Yowie a toujours mis beaucoup de temps à enchaîner les disques. Taking Umbrage est le quatrième album du groupe américain en vingt ans. Et le premier sans son guitariste originel Jeremiah Wonsewitz. Par contre, Shawn O’Connor, alias Defenestrator, psychologue clinicien dans le civil et psychopathe de la batterie la nuit venue, désormais seul pilier historique du groupe, tient solidement les rênes pour que Yowie reste Yowie et que le cahier des charges soit scrupuleusement respecté. Christopher Trull, l’autre guitariste de ce groupe sans basse, présent sur le précédent album Synchromysticism, est lui aussi parti. Les deux nouveaux prétendants aux souffrances les plus extrêmes concernant leurs phalanges sont Daniel Ephraim Kennedy et Jack Tickner. Car Taking Umbrage est une nouvelle démonstration de complexité à rendre dingue, de structures défiant les lois de la gravité et de l’entendement, un vortex monstrueux dont l’œil va vous avaler tout cru.
Alors qu’en fait, non, c’est du miel. La clef, c’est de vivre cette musique comme une expérience physique plus que cérébrale, déconnecter son cerveau, ne pas chercher à analyser, lâcher prise, se laisser embarquer par ce tourbillon infernal, danser comme un pantin désarticulé, Yowie se charge de l’intellect. Et quelle conception. La musique de Yowie est le contraire d’improvisation. Chaque note, chaque harmonie, chaque plan ont été minutieusement débattus, examinés, choisis, répétés et retravaillés jusqu'à obtenir le résultat parfait. Une légère erreur de timing et c'est un effondrement complet de la structure, un échec total. Des structures que seuls les trois membres peuvent décrypter. Ils poussent les rythmes dans les derniers retranchements, une superposition complexe qui ne se chevauchent pas, des guitares qui dialoguent, luttent, prennent des chemins opposés, s’amusent comme sur Throckmorton, deviennent élastiques avec des sons clairs leur conférant encore plus de puissance, l’une optant pour des sonorités plus graves afin de palier l’absence de basse tout en offrant plus de possibilités de jeux et de dissonances intrépides et ne se souciant jamais des mélodies.

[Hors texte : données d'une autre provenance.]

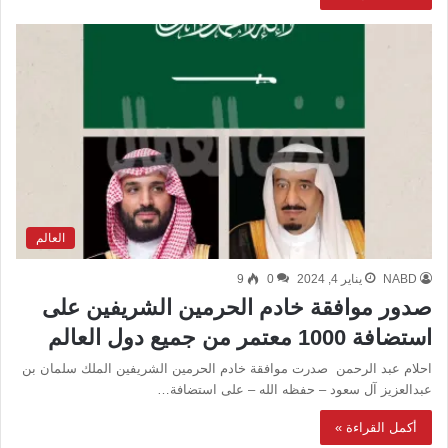
العالم
NABD
يناير 4, 2024
0
9
صدور موافقة خادم الحرمين الشريفين على
استضافة 1000 معتمر من جميع دول العالم
احلام عبد الرحمن صدرت موافقة خادم الحرمين الشريفين الملك سلمان بن
عبدالعزيز آل سعود – حفظه الله – على استضافة…
أكمل القراءة »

Et pourtant, comme par enchantement, Yowie arrive à être miraculeusement accrocheur. Des compositions sans cesse en mouvement, progressant beaucoup plus qu’elles ne se répètent (c’est un leurre), rendant l’ensemble étonnement fluide. L’impression que c’est le chaos là-dedans alors que c’est le total opposé. Les secousses et les acrobaties sont nombreuses et énormes mais tout coule de source, retombe sur ses pieds, l’équilibre au-dessus d’un trou vertigineux. Une sensation de groove perpétuel alors que tout semble fait pour le casser. Un sentiment de frénésie et d’intensité rock alors que tout semble horriblement enchevêtré. Ça vous donne des moments épiques et urgents, des branlées monumentales, une tornade aussi furieuse que jubilatoire, réfléchie et drôle. On arrive même à entendre des bouts de mélodies qui pendouillent ou illuminent, des notes qui sonnent joliment, des rafales de batterie qui clouent au mur par leur soudaine simplicité. Yowie, une escouade rare et intransigeante publiant avec Taking Umbrage une folie radicale qui n’a jamais été aussi séduisante.